Wednesday, June 27, 2012
Musical nods to cinema
One of the postmodern by definition audiovisual genres, and has also influenced its forms and language in contemporary cinema, is the genre of music. But the influence is mutual, because there are plenty of bands that have found great film aesthetics, the concept or the language they cried out one of their songs.
And Binaural is a site dedicated to music, step by detailed examples. They are all that are but are not all they are, for obvious reasons. Let me comment with others who may have forgotten or simply do not know. Thank you. The final results, as you will see, are unequal. Some hints are actually realized, others caught with tweezers.
The last thing I discovered is the new video from the British Lower Than Atlantis, 'If The World Was To End', in which the singer of the quartet live in a big farce, as the good of Truman Burbank in The Truman Show ( 1998), with hidden cameras in every corner of your house broadcasting his life 24 hours a day, 365 days a year.
In the case of the actor come to singer and vice versa, the handsome but disturbing Jared Leto, analogies with past and blockbusters are always constant. Starting with the video of the song 'The Kill (Bury Me)' for its 30 seconds to mars, inspired by that great work of psychological terror that is The Shining (1980). What would Stanley Kubrick adaptation of the service of the guitar pop star of Requiem for a Dream?
In 'From Yesterday', however, the record was also left with another blockbuster quarter reminiscent of The Last Emperor (1987) by Bernardo Bertolucci - with a bit of The Last Samurai? -, Which won nine Oscars.
We parked at Leto, movie buff as they come, to remember the fascination of Taking Back Sunday by The Fight Club (1999), based on the novel by one of the favorite writers of our beloved Paul Porcar: Chuck Palahniuk. The choice, assembly and characterizations to the sidelines, it seems brutal, with the duo Nolan and Lazarra perfectly embodying this love-hate relationship successfully performed by two large, such as Brad Pitt and Edward Norton. Confirm time, with the departure of Nolan Group of New Jersey, that their relationship was untenable.
Jimmy Eat World, meanwhile, "rent" the terrible twins of The Royal Tenenbaums (2001), the great unknown and misunderstood by its narrator satire in the vein of the much better-Bigfish tied with a cast led by Gene brutal Hackman, Danny Glover, Bill Murray, Ben Stiller, Gwyneth Paltrow and Owen Wilson, among many other faces blockbuster films.
We return to horror with Rival Schools. And in his long-awaited second surprised us with a free version but not less interesting than The Exorcist (1973) in the music video of 'Wring it out'.

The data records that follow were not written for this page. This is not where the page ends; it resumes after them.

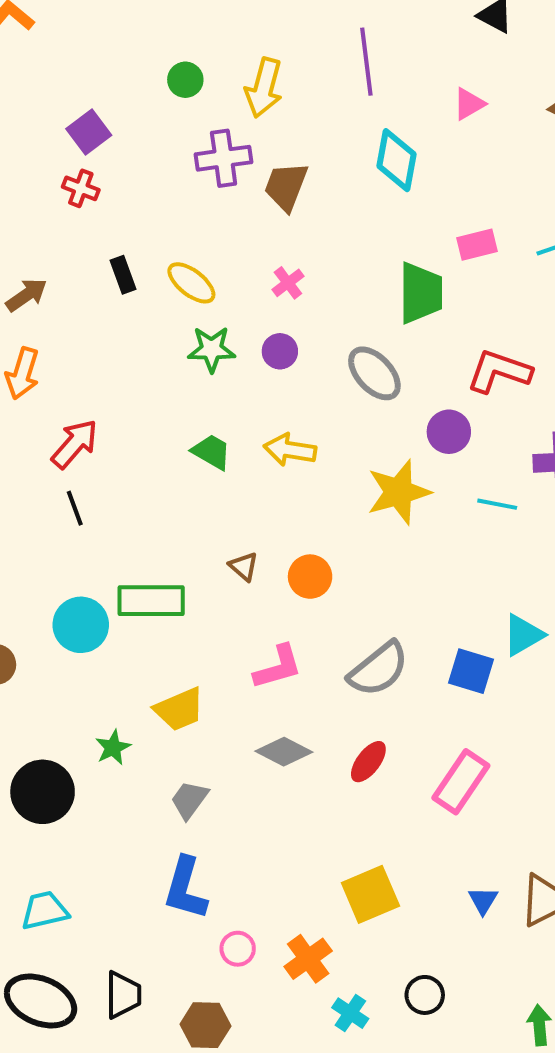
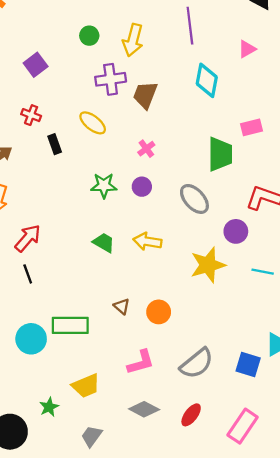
red cross: (81, 188) -> (31, 115), moved
yellow ellipse: (191, 283) -> (93, 123), moved

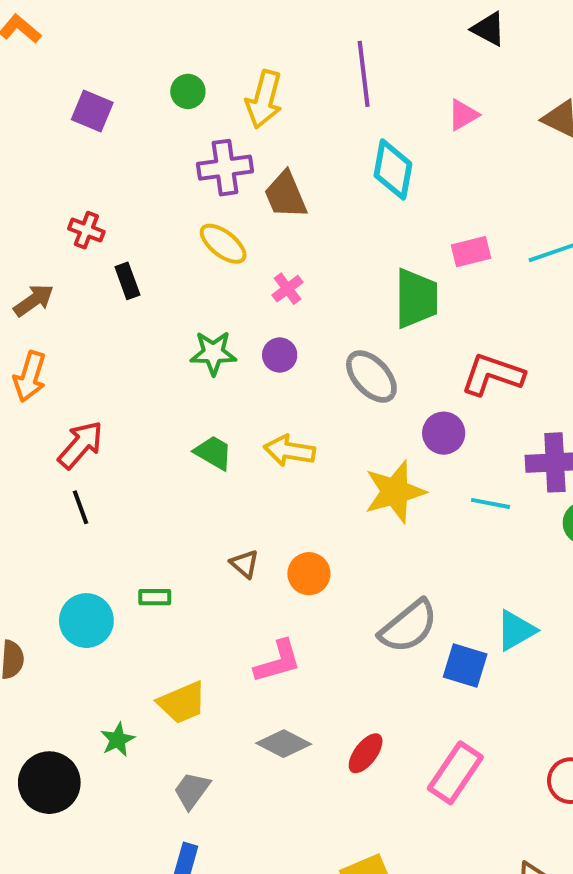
purple square: (36, 65) -> (92, 111), moved, turned -30
brown trapezoid: (145, 95) -> (286, 195), turned -44
yellow ellipse: (93, 123) -> (223, 244), moved
green rectangle: (70, 325) -> (155, 597), size x0.5
gray semicircle: (197, 363) -> (409, 626), moved

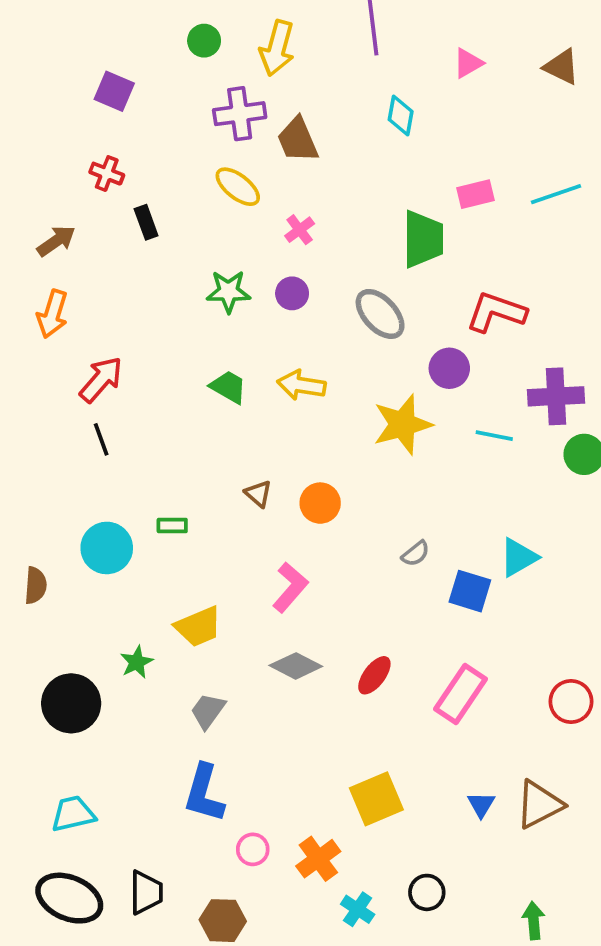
purple square: (92, 111) -> (114, 91), moved
cyan diamond: (393, 170) -> (401, 116), size x0.7
gray semicircle: (409, 626) -> (416, 554), size x0.5
pink L-shape: (278, 662) -> (290, 587), turned -33

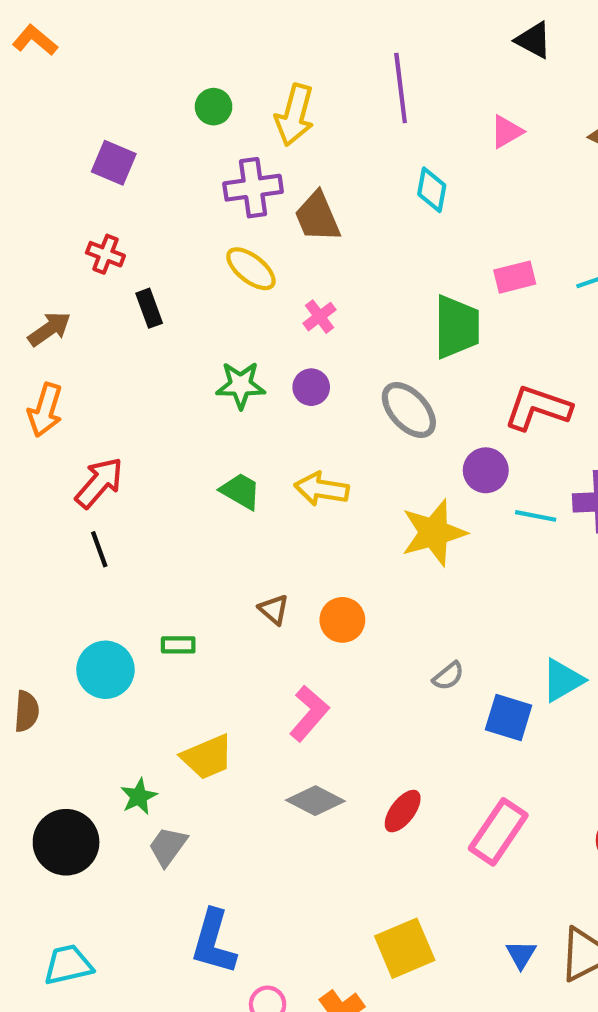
cyan line: (494, 436) -> (536, 516), moved
gray trapezoid: (208, 711) -> (168, 846), moved

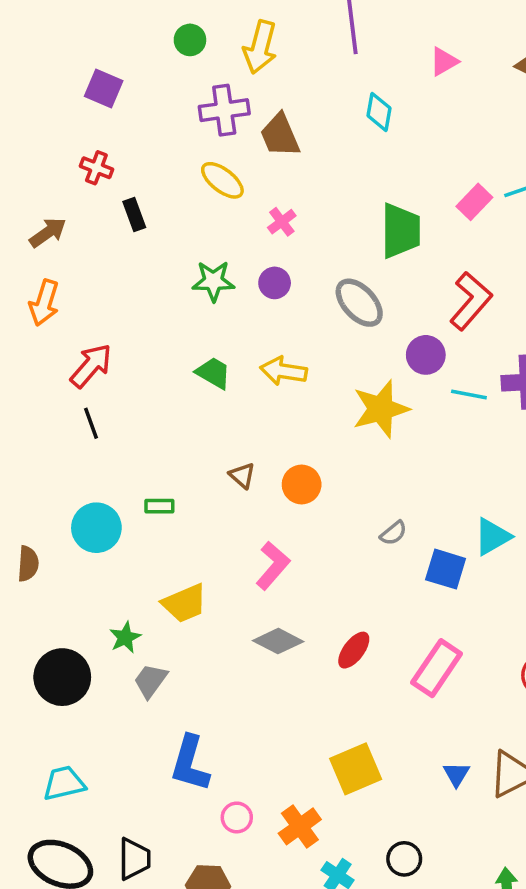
pink rectangle: (515, 277) -> (474, 202), moved, turned -32
red L-shape: (538, 408) -> (471, 301), turned 112

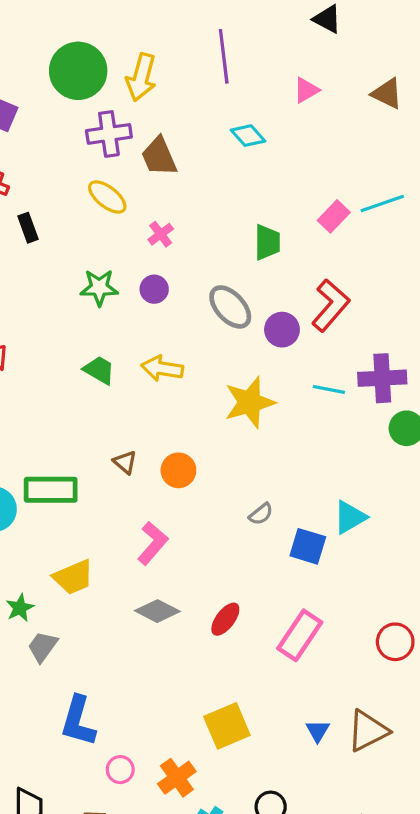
green circle: (190, 40) -> (78, 71), size x2.0
cyan diamond: (379, 112) -> (248, 136), turned -52
green trapezoid: (401, 231) -> (267, 242), size x0.7
purple circle: (426, 355) -> (282, 330), moved
green rectangle: (159, 506) -> (51, 490), size x2.0

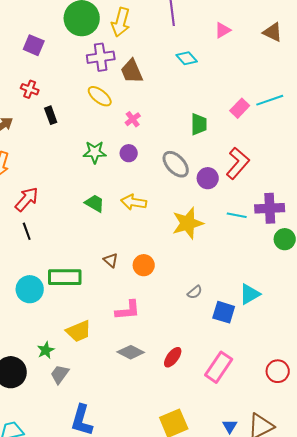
pink L-shape: (153, 543) -> (128, 310), turned 44

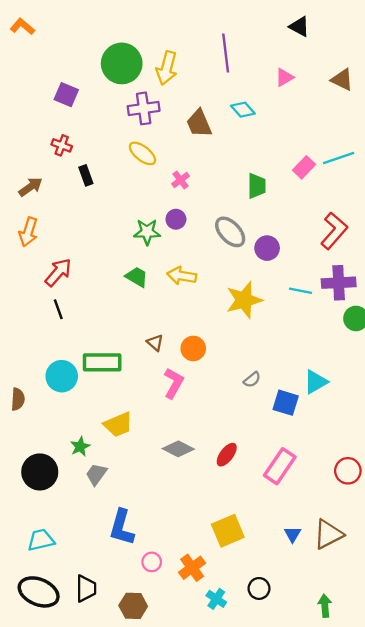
brown trapezoid: (132, 71) -> (199, 123), moved
green star: (95, 152) -> (147, 232), moved
red L-shape: (238, 163) -> (334, 231), moved
pink L-shape: (128, 310) -> (174, 383), moved, turned -56

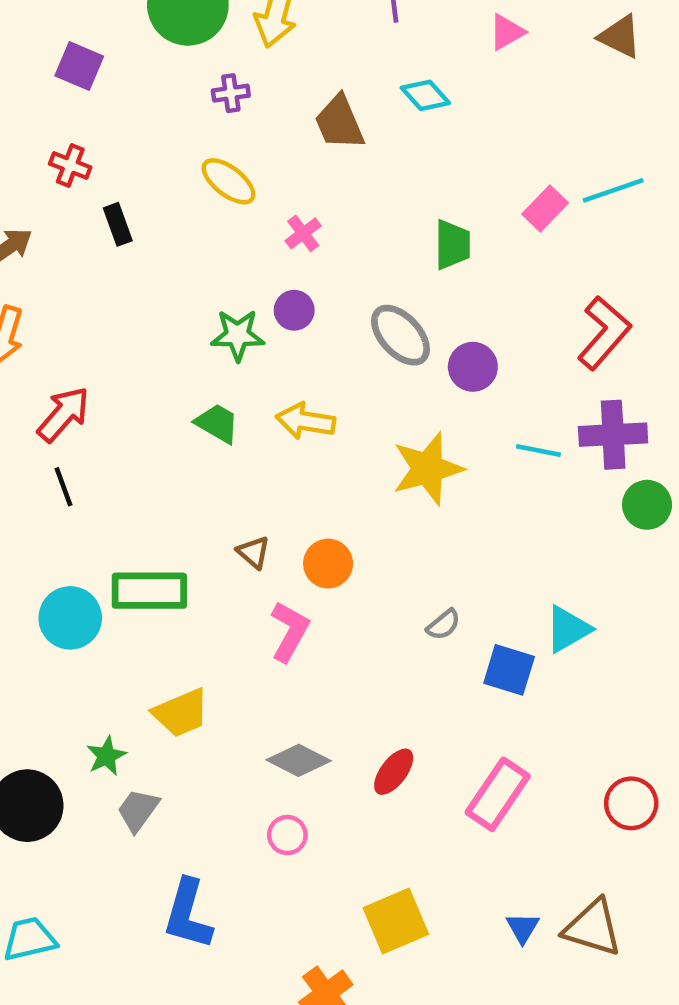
purple cross: (144, 108) -> (231, 93), size x0.6
brown triangle: (328, 534) -> (593, 928), turned 44
pink circle: (152, 562) -> (287, 835), moved

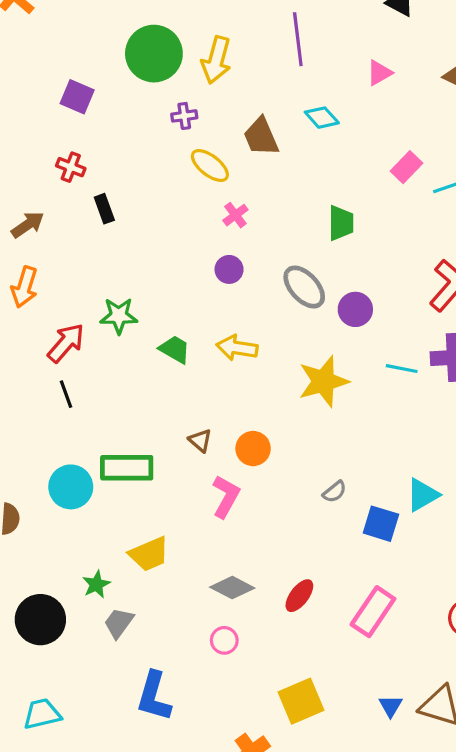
yellow ellipse: (229, 181) -> (210, 166), moved
pink rectangle: (545, 208) -> (407, 167), moved
green star: (238, 335) -> (119, 316), moved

In this review could not miss them, my Foo Fighters. Because Grohl and company curran many video clips and, above all, because some are clear allusions to movies known to all. From 'Learn To Fly' in which 'land such as' to your last hitazo, 'Walk', with Dave Grohl has nothing to envy the mismísmo Michael Douglas in Falling Down (1992), this film Joel Schumacher which the character of William Foster loses control literally.

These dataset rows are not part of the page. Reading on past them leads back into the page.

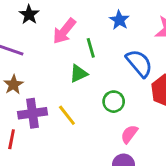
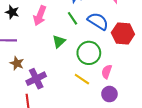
green line: (91, 48) -> (72, 18), moved
green circle: (114, 102) -> (89, 53), size x1.5
yellow line: (67, 115) -> (82, 79), moved

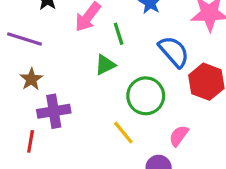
green line: (72, 18) -> (119, 34), moved
pink semicircle: (107, 72) -> (179, 136), moved

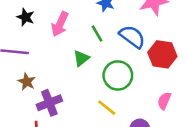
green line: (119, 34) -> (97, 34), moved
pink semicircle: (179, 136) -> (164, 101), moved

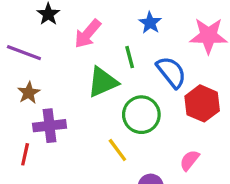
green triangle: (81, 58) -> (103, 82), size x1.5

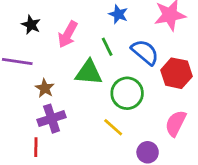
green triangle: (103, 82) -> (89, 73), turned 40
brown star: (29, 93) -> (45, 88), moved
pink semicircle: (189, 160) -> (176, 123), size x1.4

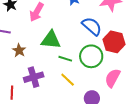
green line: (107, 47) -> (65, 59), moved, turned -48
green circle: (127, 93) -> (91, 56), moved
purple cross: (52, 119) -> (34, 77), moved

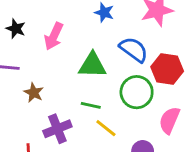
green triangle: (51, 40) -> (92, 65), moved
green line: (65, 59) -> (91, 105), moved

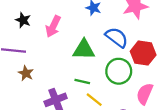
brown star: (34, 93) -> (26, 73), moved

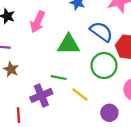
green line: (82, 81) -> (59, 78), moved

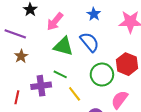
blue semicircle: (101, 32) -> (90, 42), moved
green triangle: (69, 44) -> (63, 46), moved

A film that has made very much to "viejóvenes" of my generation is The Goonies (1986), and there are many groups who have found inspiration in this charming film. From the album title The Ataris So Long Astoria-population in which the story unfolds the gang-to video clip of Set Your Goals, loosely based on the immortal phrase "Goonies never say die" inside the cave . Oops! Sorry for the spoiler!